By Erik Bacharach, Phillies.com
PHILADELPHIA — There are just five weeks of baseball left in the 2014 season, but the Phillies are still struggling in an area that was highly stressed by manager Ryne Sandberg during Spring Training.
Poor execution of the fundamentals burned the Phillies early on Saturday night against the Cardinals at Citizens Bank Park, and Matt Carpenter’s sacrifice fly off Ken Giles in the 12th doomed them late in their 6-5 loss.
Marlon Byrd delivered the game-tying hit in the eighth to send it to extras, but miscues from earlier came back to haunt Philly. A three-run sixth inning born out of two physical errors and a couple of mental ones quickly put a damper on what was another firm display of growth by rookie starter David Buchanan.

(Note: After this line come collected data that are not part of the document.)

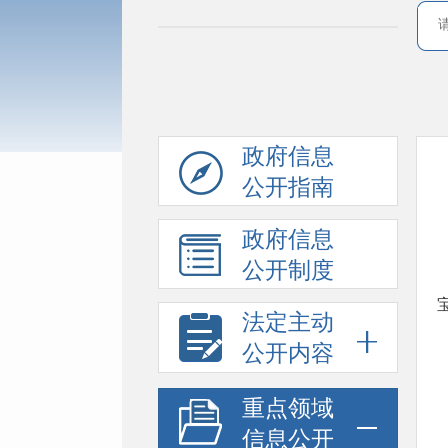
政府信息
公开指南
政府信息
公开制度
法定主动
公开内容
重点领域
信息公开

Buchanan didn’t have his best stuff, and his demeanor on the mound revealed his frustration.
There was a lot of roaming on the hill, a lot of mound meetings and a lot of baserunners. But the end result — two earned runs in five innings pitched — spoke volumes about the strides the 25-year-old right-hander has made in his first Major League season.
Buchanan put 10 runners on base (eight hits, two walks) but limited the damage and kept the Phillies even with St. Louis through the first five frames.
He even had a chance to leave with a lead. But in the fifth inning, Ryan Howard bobbled a sure double-play grounder and settled for a single out. A groundout on the next play allowed the Cardinals’ second run to score.
Buchanan was on pace to pick up his sixth consecutive quality start, but was pulled after just five innings and 90 pitches.
“That caught me off guard, honestly,” Buchanan said. “I didn’t expect that. I wasn’t too happy about it. But I can’t control that. I just do what I’m told. And I go for as long as I can. Unfortunately, that was only five innings tonight.”
That’s when the Cardinals pounced. Mario Hollands relieved Buchanan in the sixth and surrendered a double to A.J. Pierzynski on his third pitch. Oscar Taveras then lined a ball that Domonic Brown pulled up on in left field, and Brown proceeded to throw it past Cody Asche at third to allow another run to score and Taveras to reach third.
“It definitely wasn’t a ball that I think I could have got to. But I should have charged it better than that,” Brown said. “I knew it was a wet ground, I didn’t know if the ball was going to shoot right or left there, so I was just trying to keep it in front. He took the extra base on me, I short-hopped Cody Asche and they ended up scoring a run, so it was a big play, for sure.
“Usually if a play like that happens, I’m going to, you know, be taken out, but that’s a part of the game.”
Byrd has been a fixture in right field, Ben Revere’s run at a batting title has rendered him a mainstay in center field, and Howard is playing daily at first. That has left Brown, Grady Sizemore and Darin Ruf to split time in left.
“I mean, I’m not out there every day, so it’s kind of tough coming off the bench,” Brown said. “I’m doing the best I can out there. I’m trying to catch every ball, and if I can’t catch it, it’s gonna fall. But I’m definitely going out there and playing as hard as possible.
“Ryno’s doing the best job that he can with the outfielders that we have, just getting us all playing time right now.”
After Jon Jay drew a walk, the next play was another showcase of the Phillies’ unsound fundamentals. Cardinals starter Shelby Miller laid down a bunt that looked to be trickling foul. Asche charged it, scooped it and threw it away. Two runs crossed home to make it 5-2.
“Yeah, that’s a judgment on him,” Sandberg said. “The best scenario probably that ball goes foul and make him bunt it again.
“Some of that is experience, no question about it. Game situation, reading the ball like that. That was a tough play.”
For the Phillies, Byrd and Brown reached on consecutive singles with one out in the fourth, and Carlos Ruiz brought them both home on a double that split the gap in right field. They scored their third run on a solo shot by Howard, his 19th homer of the year and first off a right-handed pitcher since he hit one off Miller on June 19. And Byrd’s two-RBI double in the eighth moved him into sixth in the NL with 75.
That should have been enough offense to spell a Phillies win, but the unearned runs provided the Cardinals enough cushion to survive the Phillies’ late rally, prolong the game and win it in extras.
After the loss, Sandberg was asked by a reporter if the mental mistakes have anything to do with the amount of effort given.
“No, I don’t question effort with the guys,” Sandberg said.